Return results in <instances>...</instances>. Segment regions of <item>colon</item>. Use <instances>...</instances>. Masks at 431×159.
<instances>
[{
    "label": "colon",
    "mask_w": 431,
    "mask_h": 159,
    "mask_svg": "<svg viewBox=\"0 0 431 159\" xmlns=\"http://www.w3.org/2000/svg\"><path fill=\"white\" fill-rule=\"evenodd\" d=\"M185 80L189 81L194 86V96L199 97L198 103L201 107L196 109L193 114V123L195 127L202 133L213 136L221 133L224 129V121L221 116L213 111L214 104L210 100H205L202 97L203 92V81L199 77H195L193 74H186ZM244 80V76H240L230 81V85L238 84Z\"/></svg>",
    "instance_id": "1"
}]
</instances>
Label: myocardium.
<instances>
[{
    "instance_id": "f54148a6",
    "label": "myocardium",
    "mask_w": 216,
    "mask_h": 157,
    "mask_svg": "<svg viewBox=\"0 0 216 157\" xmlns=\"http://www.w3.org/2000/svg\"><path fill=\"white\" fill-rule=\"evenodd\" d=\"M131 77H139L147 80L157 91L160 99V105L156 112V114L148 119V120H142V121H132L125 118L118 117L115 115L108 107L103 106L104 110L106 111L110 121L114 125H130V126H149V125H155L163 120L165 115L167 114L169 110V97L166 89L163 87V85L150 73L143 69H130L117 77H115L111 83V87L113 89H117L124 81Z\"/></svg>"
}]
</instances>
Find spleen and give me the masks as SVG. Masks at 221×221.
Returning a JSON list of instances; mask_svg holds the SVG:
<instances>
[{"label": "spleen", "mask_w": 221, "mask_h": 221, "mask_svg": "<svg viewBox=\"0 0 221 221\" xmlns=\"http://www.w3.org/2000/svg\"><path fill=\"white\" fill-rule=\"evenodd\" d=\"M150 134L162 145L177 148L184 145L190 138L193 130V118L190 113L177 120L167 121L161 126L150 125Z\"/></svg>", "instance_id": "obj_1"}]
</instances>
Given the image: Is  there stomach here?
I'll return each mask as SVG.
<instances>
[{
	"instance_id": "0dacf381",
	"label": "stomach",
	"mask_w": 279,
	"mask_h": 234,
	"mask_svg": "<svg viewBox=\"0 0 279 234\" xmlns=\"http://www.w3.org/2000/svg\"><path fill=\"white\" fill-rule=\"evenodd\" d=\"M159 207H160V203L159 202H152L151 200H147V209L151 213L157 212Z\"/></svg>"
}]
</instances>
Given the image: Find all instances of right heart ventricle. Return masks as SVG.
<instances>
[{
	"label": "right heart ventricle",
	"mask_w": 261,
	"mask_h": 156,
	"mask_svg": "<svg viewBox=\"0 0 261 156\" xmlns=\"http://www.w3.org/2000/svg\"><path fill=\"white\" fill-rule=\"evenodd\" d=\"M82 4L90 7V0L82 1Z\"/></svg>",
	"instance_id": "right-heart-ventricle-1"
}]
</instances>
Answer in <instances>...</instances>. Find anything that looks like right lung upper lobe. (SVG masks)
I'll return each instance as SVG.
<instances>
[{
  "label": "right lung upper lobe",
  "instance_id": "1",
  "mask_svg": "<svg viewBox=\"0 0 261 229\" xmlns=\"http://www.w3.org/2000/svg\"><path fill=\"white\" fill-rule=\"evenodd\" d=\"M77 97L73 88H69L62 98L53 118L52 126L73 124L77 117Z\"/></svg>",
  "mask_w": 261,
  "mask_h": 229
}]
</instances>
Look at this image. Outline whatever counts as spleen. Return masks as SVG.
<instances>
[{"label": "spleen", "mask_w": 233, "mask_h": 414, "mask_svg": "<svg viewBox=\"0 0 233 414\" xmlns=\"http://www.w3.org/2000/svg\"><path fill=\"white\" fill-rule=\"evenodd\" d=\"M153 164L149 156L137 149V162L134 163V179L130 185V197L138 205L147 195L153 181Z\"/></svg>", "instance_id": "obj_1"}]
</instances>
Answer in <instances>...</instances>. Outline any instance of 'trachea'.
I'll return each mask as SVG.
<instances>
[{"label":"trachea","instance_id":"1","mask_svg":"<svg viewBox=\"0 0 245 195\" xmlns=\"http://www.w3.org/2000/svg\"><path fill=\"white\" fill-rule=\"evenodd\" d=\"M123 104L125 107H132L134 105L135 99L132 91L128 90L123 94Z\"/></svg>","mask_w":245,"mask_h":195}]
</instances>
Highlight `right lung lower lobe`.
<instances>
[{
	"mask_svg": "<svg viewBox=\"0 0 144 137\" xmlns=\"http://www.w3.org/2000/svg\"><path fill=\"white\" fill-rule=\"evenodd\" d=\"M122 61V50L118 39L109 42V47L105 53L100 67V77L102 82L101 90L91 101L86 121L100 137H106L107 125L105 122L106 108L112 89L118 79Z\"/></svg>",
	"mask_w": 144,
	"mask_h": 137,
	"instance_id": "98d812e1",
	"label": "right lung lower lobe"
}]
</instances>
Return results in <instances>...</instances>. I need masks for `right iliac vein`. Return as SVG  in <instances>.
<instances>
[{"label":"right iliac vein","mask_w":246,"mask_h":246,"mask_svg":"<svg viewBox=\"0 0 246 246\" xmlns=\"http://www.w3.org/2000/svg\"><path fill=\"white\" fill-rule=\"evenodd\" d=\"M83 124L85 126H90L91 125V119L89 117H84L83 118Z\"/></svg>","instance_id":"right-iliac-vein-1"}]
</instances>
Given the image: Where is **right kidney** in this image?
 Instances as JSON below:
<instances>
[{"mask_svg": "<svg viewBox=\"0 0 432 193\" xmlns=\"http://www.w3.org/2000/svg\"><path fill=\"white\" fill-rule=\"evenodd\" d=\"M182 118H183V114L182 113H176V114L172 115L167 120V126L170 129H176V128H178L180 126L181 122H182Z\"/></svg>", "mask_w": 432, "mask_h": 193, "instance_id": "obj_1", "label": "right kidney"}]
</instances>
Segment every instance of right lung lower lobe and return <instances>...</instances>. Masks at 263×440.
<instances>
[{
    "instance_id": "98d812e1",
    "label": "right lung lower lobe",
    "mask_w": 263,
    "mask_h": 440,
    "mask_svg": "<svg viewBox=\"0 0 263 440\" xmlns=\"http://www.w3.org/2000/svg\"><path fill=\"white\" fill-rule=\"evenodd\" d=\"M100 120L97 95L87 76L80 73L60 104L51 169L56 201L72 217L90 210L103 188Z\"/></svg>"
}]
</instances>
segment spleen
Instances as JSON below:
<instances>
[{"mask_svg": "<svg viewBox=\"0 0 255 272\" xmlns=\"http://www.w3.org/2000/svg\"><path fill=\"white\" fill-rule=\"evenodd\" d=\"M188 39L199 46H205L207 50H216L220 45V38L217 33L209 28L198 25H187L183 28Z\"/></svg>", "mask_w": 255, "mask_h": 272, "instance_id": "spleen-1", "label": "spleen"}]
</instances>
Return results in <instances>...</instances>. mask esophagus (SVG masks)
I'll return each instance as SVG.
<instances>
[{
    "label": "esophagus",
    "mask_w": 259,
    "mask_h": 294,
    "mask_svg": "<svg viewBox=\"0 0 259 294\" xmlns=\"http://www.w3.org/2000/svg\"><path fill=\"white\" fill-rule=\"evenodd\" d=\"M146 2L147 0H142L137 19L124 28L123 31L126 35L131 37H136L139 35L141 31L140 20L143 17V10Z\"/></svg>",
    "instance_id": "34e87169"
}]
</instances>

◆ ◆ ◆

● Your instructions
Each line of the listing should be echoed back exactly.

● Answer to the exercise
Return results in <instances>...</instances>. Segment regions of <item>colon</item>. Use <instances>...</instances>. Masks at 431×159.
<instances>
[{
    "label": "colon",
    "mask_w": 431,
    "mask_h": 159,
    "mask_svg": "<svg viewBox=\"0 0 431 159\" xmlns=\"http://www.w3.org/2000/svg\"><path fill=\"white\" fill-rule=\"evenodd\" d=\"M185 80L189 81L194 86V96L199 97L198 103L201 107L196 109L193 114V123L195 127L202 133L213 136L221 133L224 129V121L221 116L213 111L214 104L210 100H205L202 97L203 92V81L199 77H195L193 74H186ZM244 80V76H240L230 81V85L238 84Z\"/></svg>",
    "instance_id": "1"
}]
</instances>
Label: myocardium.
<instances>
[{
    "instance_id": "f54148a6",
    "label": "myocardium",
    "mask_w": 216,
    "mask_h": 157,
    "mask_svg": "<svg viewBox=\"0 0 216 157\" xmlns=\"http://www.w3.org/2000/svg\"><path fill=\"white\" fill-rule=\"evenodd\" d=\"M131 77H139L147 80L157 91L160 99V105L156 112V114L148 119V120H142V121H132L125 118L118 117L115 115L108 107L103 106L104 110L106 111L110 121L114 125H130V126H149V125H155L163 120L165 115L167 114L169 110V97L166 89L163 87V85L150 73L143 69H130L117 77H115L111 83V87L113 89H117L124 81Z\"/></svg>"
}]
</instances>
Find spleen and give me the masks as SVG. Masks at 221×221.
Returning a JSON list of instances; mask_svg holds the SVG:
<instances>
[{"label": "spleen", "mask_w": 221, "mask_h": 221, "mask_svg": "<svg viewBox=\"0 0 221 221\" xmlns=\"http://www.w3.org/2000/svg\"><path fill=\"white\" fill-rule=\"evenodd\" d=\"M150 134L162 145L177 148L184 145L190 138L193 130V118L190 113L177 120L167 121L161 126L150 125Z\"/></svg>", "instance_id": "obj_1"}]
</instances>
Given the image: Is  there stomach here?
I'll return each mask as SVG.
<instances>
[{
	"instance_id": "0dacf381",
	"label": "stomach",
	"mask_w": 279,
	"mask_h": 234,
	"mask_svg": "<svg viewBox=\"0 0 279 234\" xmlns=\"http://www.w3.org/2000/svg\"><path fill=\"white\" fill-rule=\"evenodd\" d=\"M159 207H160V203L159 202H152L151 200H147V209L151 213L157 212Z\"/></svg>"
}]
</instances>
Given the image: Find all instances of right heart ventricle. Return masks as SVG.
<instances>
[{
	"label": "right heart ventricle",
	"mask_w": 261,
	"mask_h": 156,
	"mask_svg": "<svg viewBox=\"0 0 261 156\" xmlns=\"http://www.w3.org/2000/svg\"><path fill=\"white\" fill-rule=\"evenodd\" d=\"M82 4L90 7V0L82 1Z\"/></svg>",
	"instance_id": "right-heart-ventricle-1"
}]
</instances>
Answer in <instances>...</instances>. Find anything that looks like right lung upper lobe. (SVG masks)
I'll return each instance as SVG.
<instances>
[{
  "label": "right lung upper lobe",
  "instance_id": "1",
  "mask_svg": "<svg viewBox=\"0 0 261 229\" xmlns=\"http://www.w3.org/2000/svg\"><path fill=\"white\" fill-rule=\"evenodd\" d=\"M77 97L73 88H69L62 98L53 118L52 126L73 124L77 117Z\"/></svg>",
  "mask_w": 261,
  "mask_h": 229
}]
</instances>
Look at this image. Outline whatever counts as spleen. Return masks as SVG.
<instances>
[{"label": "spleen", "mask_w": 233, "mask_h": 414, "mask_svg": "<svg viewBox=\"0 0 233 414\" xmlns=\"http://www.w3.org/2000/svg\"><path fill=\"white\" fill-rule=\"evenodd\" d=\"M153 164L149 156L137 149V162L134 163V179L130 185V197L138 205L147 195L153 181Z\"/></svg>", "instance_id": "obj_1"}]
</instances>
Answer in <instances>...</instances>. Outline any instance of 'trachea'.
I'll return each mask as SVG.
<instances>
[{"label":"trachea","instance_id":"1","mask_svg":"<svg viewBox=\"0 0 245 195\" xmlns=\"http://www.w3.org/2000/svg\"><path fill=\"white\" fill-rule=\"evenodd\" d=\"M123 104L125 107H132L134 105L135 99L132 91L128 90L123 94Z\"/></svg>","mask_w":245,"mask_h":195}]
</instances>
Highlight `right lung lower lobe`.
<instances>
[{
	"mask_svg": "<svg viewBox=\"0 0 144 137\" xmlns=\"http://www.w3.org/2000/svg\"><path fill=\"white\" fill-rule=\"evenodd\" d=\"M122 61V50L118 39L109 42V47L105 53L100 67V77L102 82L101 90L91 101L86 121L100 137H106L107 125L105 122L106 108L112 89L118 79Z\"/></svg>",
	"mask_w": 144,
	"mask_h": 137,
	"instance_id": "98d812e1",
	"label": "right lung lower lobe"
}]
</instances>
Return results in <instances>...</instances>. I need masks for `right iliac vein`. Return as SVG  in <instances>.
<instances>
[{"label":"right iliac vein","mask_w":246,"mask_h":246,"mask_svg":"<svg viewBox=\"0 0 246 246\" xmlns=\"http://www.w3.org/2000/svg\"><path fill=\"white\" fill-rule=\"evenodd\" d=\"M83 124L85 126H90L91 125V119L89 117H84L83 118Z\"/></svg>","instance_id":"right-iliac-vein-1"}]
</instances>
Given the image: Where is **right kidney** in this image?
 Instances as JSON below:
<instances>
[{"mask_svg": "<svg viewBox=\"0 0 432 193\" xmlns=\"http://www.w3.org/2000/svg\"><path fill=\"white\" fill-rule=\"evenodd\" d=\"M182 118H183V114L182 113H176V114L172 115L167 120V126L170 129H176V128H178L180 126L181 122H182Z\"/></svg>", "mask_w": 432, "mask_h": 193, "instance_id": "obj_1", "label": "right kidney"}]
</instances>
Segment every instance of right lung lower lobe and return <instances>...</instances>. Masks at 263×440.
<instances>
[{
    "instance_id": "98d812e1",
    "label": "right lung lower lobe",
    "mask_w": 263,
    "mask_h": 440,
    "mask_svg": "<svg viewBox=\"0 0 263 440\" xmlns=\"http://www.w3.org/2000/svg\"><path fill=\"white\" fill-rule=\"evenodd\" d=\"M100 120L97 95L87 76L80 73L60 104L51 169L56 201L72 217L90 210L103 188Z\"/></svg>"
}]
</instances>
segment spleen
Instances as JSON below:
<instances>
[{"mask_svg": "<svg viewBox=\"0 0 255 272\" xmlns=\"http://www.w3.org/2000/svg\"><path fill=\"white\" fill-rule=\"evenodd\" d=\"M188 39L199 46H205L207 50H216L220 45V38L217 33L209 28L198 25H187L183 28Z\"/></svg>", "mask_w": 255, "mask_h": 272, "instance_id": "spleen-1", "label": "spleen"}]
</instances>
Return results in <instances>...</instances>. mask esophagus (SVG masks)
I'll return each instance as SVG.
<instances>
[{
    "label": "esophagus",
    "mask_w": 259,
    "mask_h": 294,
    "mask_svg": "<svg viewBox=\"0 0 259 294\" xmlns=\"http://www.w3.org/2000/svg\"><path fill=\"white\" fill-rule=\"evenodd\" d=\"M146 2L147 0H142L137 19L124 28L123 31L126 35L131 37H136L139 35L141 31L140 20L143 17V10Z\"/></svg>",
    "instance_id": "34e87169"
}]
</instances>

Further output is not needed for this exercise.